Can: titanes del krautrock que vuelven a la actualidad por motivos tristes (murió Jaki Liebezeit) y alegres (concierto tributo en Londres). Jaime Gonzalo, a sus pies.
Retrato por Sarah Shatz
Por Xavi Serra
“Tengo el mejor trabajo del mundo”, reconoce Françoise Mouly. Y es difícil llevarle la contraria: desde hace más de veinte años es responsable de la dirección de arte del New Yorker, una revista que no es solo un referente global en la ilustración gráfica, sino una institución del buen gusto. Y eso que Mouly llegó al New Yorker para dinamitarlo. Tina Brown, una nueva editora con ganas de romper con la línea conservadora que arrastraba la publicación después de treinta y cinco años con el mismo editor (William Shawn), fue quien le preparó el terreno a Mouly publicando en el número de San Valentín de 1993 una portada de Art Spiegelman que mostraba un judío ortodoxo y una mujer negra besándose. El escándalo fue de órdago y muchos suscriptores se dieron de baja, pero su impacto abrió el camino para que el New Yorker apostara por portada como acontecimiento y objeto con discurso político en sí mismo, quizá más potente y relevante que cualquier editorial.
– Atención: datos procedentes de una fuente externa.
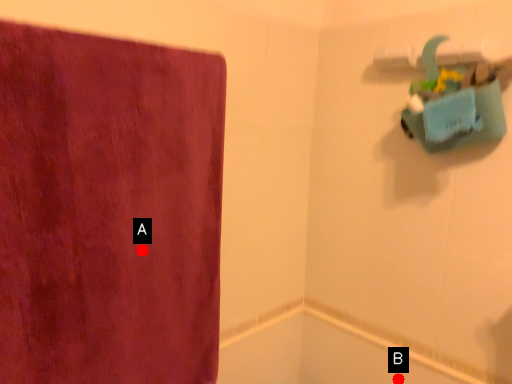 Question: Two points are circled on the image, labeled by A and B beside each circle. Which of the following is the closest to the observer?

Choices:
 (A) A is closer
 (B) B is closer

Answer: (A)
Mouly, que llevaba diez años diseñando y coeditando la revista de cómic underground RAW junto a Spiegelman, se convirtió poco después en directora de arte del New Yorker. Durante su guardia ha visto dos aviones estrellarse contra el World Trade Center, un hombre negro llegar a la Casa Blanca y el negocio editorial obligado a reinventarse ante la realidad de Internet. Y aun así, ha logrado mantener el estatus del New Yorker como meca de la ilustración donde cualquier dibujante que se precie querría publicar y abrir la revista a las nuevas sensibilidades del cómic alternativo (Chris Ware, Daniel Clowes, Ivan Brunetti, Adrian Tomine, etc). Con ella, las portadas del New Yorker han dejado de ser un anzuelo para convertirse en caza mayor: se comparten en las redes sociales, se recopilan en libros antológicos y se venden como posters para decorar paredes. Y aún más: generan opinión y provocan debate.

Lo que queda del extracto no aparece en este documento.